L’abitudine è un potente strumento che se ben usato permette di convincere una massa di persone di qualsiasi cosa, portandola a comportamenti che poco tempo prima sarebbero stati considerati irrazionali.
Il meccanismo del tiro alla fune tra fornitori di servizi e gli utilizzatori, per stabilire cosa è tollerabile e cosa no ha delineato delle trincee fatte di principi e sensibilità, che però vedono un costante e lento ripiegare da parte degli utilizzatori.
L’immediatezza della fruizione e della pubblicazione di contenuti, nell’utilizzo dei servizi che popolano la rete favoriscono un clima informale e discorsivo che contrasta sempre e continuamente con le condizioni di utilizzo dei servizi.

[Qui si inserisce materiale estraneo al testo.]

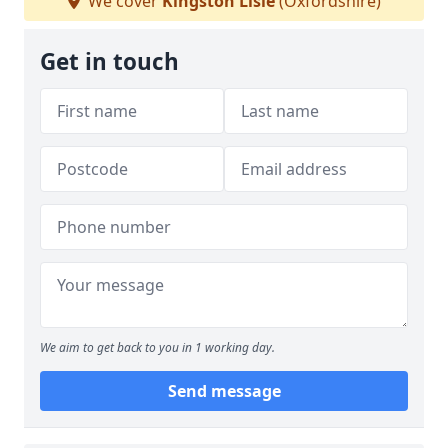
We cover
Kingston Lisle
(Oxfordshire)
Get in touch
We aim to get back to you in 1 working day.
Send message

Visto da fuori, il popolo della rete, sembra fatto di gente che non scarica musica e film illegalmente, che non modifica le console le centraline dell’auto, che non fuma spinelli, che non fa sesso e non lo cerca sul web, che non ha generalmente preferenze politiche.
Sempre visti da fuori sembra che compriamo contenuti a scatola chiusa solo perché qualcuno, senza alcuna possibilità di condividerli con noi, ne ha scritto il nome da qualche parte. Siamo liberi di scegliere cosa comprare ma non ci sogneremmo mai di rielaborarlo (e quindi di creare) o di fruirne insieme ad un amico.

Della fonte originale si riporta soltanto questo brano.